On today’s show: the perils of labeling. Then, we turn to a different kind of label: electrohypersensitivity. We’ll take a look at a growing group of individuals who claim to be suffering from the condition, and why they’ve moved to the national radio quiet zone.
National Spelling Bee Champions Face Stereotypes
- Shalini Shankar is an Associate Professor of Anthropology and Asian American Studies at Northwestern University.

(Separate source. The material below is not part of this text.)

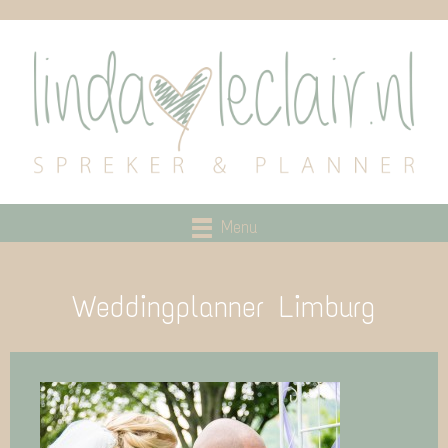
Menu
Weddingplanner Limburg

Her article for Pacific Standard “How Do You Spell Stereotype?” looks at the stereotypes surrounding the last seven winners of the Scripps National Spelling Bee.
- She is also the author of Advertising Diversity: Ad Agencies and the Creation of Asian American Consumers.
What Makes a Good Farmer
- Shizue RocheAdachi is a student at Yale University, headed out to Morris, Connecticut to talk to a farmer who’s forgoing the labels and relying on a story, not just adjectives, to win over his customers.
- You can listen to this story again at PRX.org.
Electrosensitive Refugees
- Steve Featherstone is a writer and photographer from upstate New York who made the journey to Green Bank, West Virginia where local skeptics are living alongside refugees from the electromagnetic age. He wrote about it for Popular Science “This West Virginia Town Has Gone Radio Silent.”
MONIFF
- Laina Barakat is Executive Director of the Monadnock International Film Festival (MONIFF) and joined us to share some of the highlights of this year’s festival.